Kenya-Uganda peace deal to herald new dawn at border
- Mr Dado said the region had borne the brunt of isolation during the colonial era as it was considered a hardship area.
- He urged the technical team to utilise the tons of secondary data and other material accumulated over the years.
- The agreement is set to be signed later this month in Moroto, Uganda.
The government has said that the cross-border peace agreement to be signed between Kenya and Uganda will benefit four million Pokot, Karamoja and Turkana people who inhabit the border area.
Chief Administrative Secretary for Devolution and ASALs Hussein Dado said that the cross-border programme with Uganda dubbed “Karamoja Cluster” is geared towards achieving lasting peace between the two communities.
This, he said, will be through developing amicable resource-sharing mechanisms, joint infrastructure improvements, youth empowerment through entrepreneurship and employment as well as supporting cultural and intercommunity activities.
He said the region had borne the brunt of isolation during the colonial era as it was considered a hardship area.

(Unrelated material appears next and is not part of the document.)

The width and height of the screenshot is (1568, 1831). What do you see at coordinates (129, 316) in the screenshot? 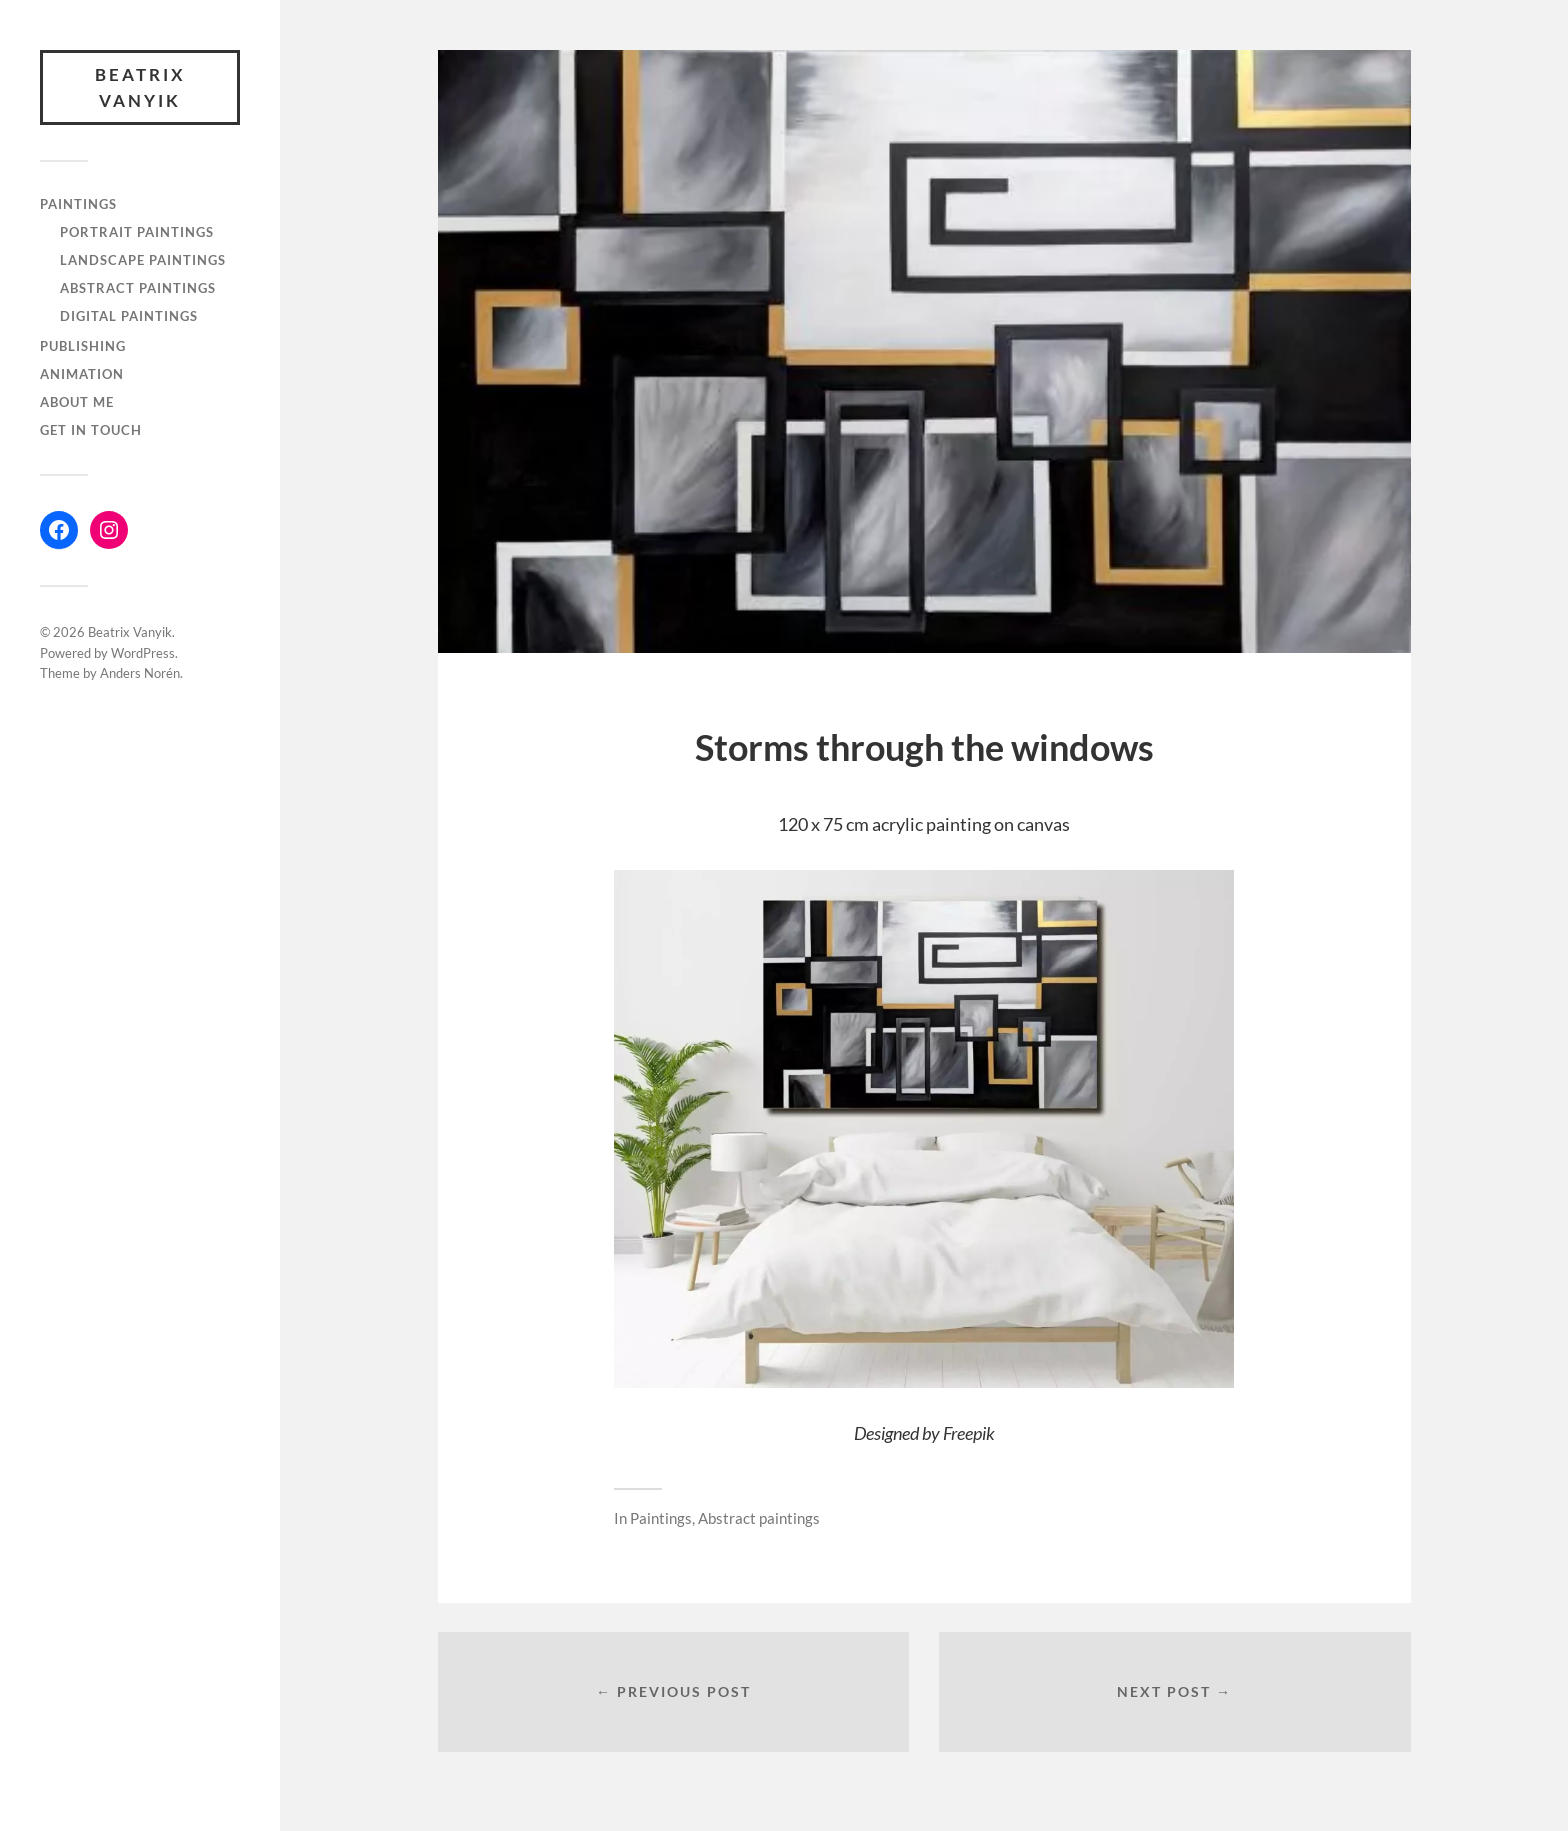 I see `Digital paintings` at bounding box center [129, 316].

“These common factors should be a starting point of strength as the two governments strive to usher sustainable peace in the region,” said Mr Dado.
The Devolution CAS was speaking on Tuesday at Panafric Hotel, Nairobi on the final day of the Joint Kenya-Uganda Technical Committee meeting on the proposed signing of the cross-border peace program MoU.
The agreement is set to be signed later this month in Moroto, Uganda and is expected to herald a series of joint cross-border activities up to the year 2023.
These include strengthening of peace committees, infrastructure (water, health, education, power, and telecommunication), commerce, and joint security programs such as harmonized seizure of illegal owned firearms.
He urged the technical team to utilise the tons of secondary data and other material accumulated over the years from the efforts of NGOs, churches and governments in the region.
Mr Dado observed that the tendency to parachute in with a programme for the people while disregarding the existing useful knowledge has killed many noble interventions.
He said that unique aspects of indigenous knowledge of pastoralist communities is often overlooked in the design of government and donor programmes in these arid regions.
“Through conditioning and by virtue of the environment, the pastoralist has the best geographical map in his head. He can reliably predict the weather and has first-hand knowledge of vector-borne diseases which afflict man and cattle, factors which can enrich the effectiveness of intervention programmes driven by donors or government,” he said.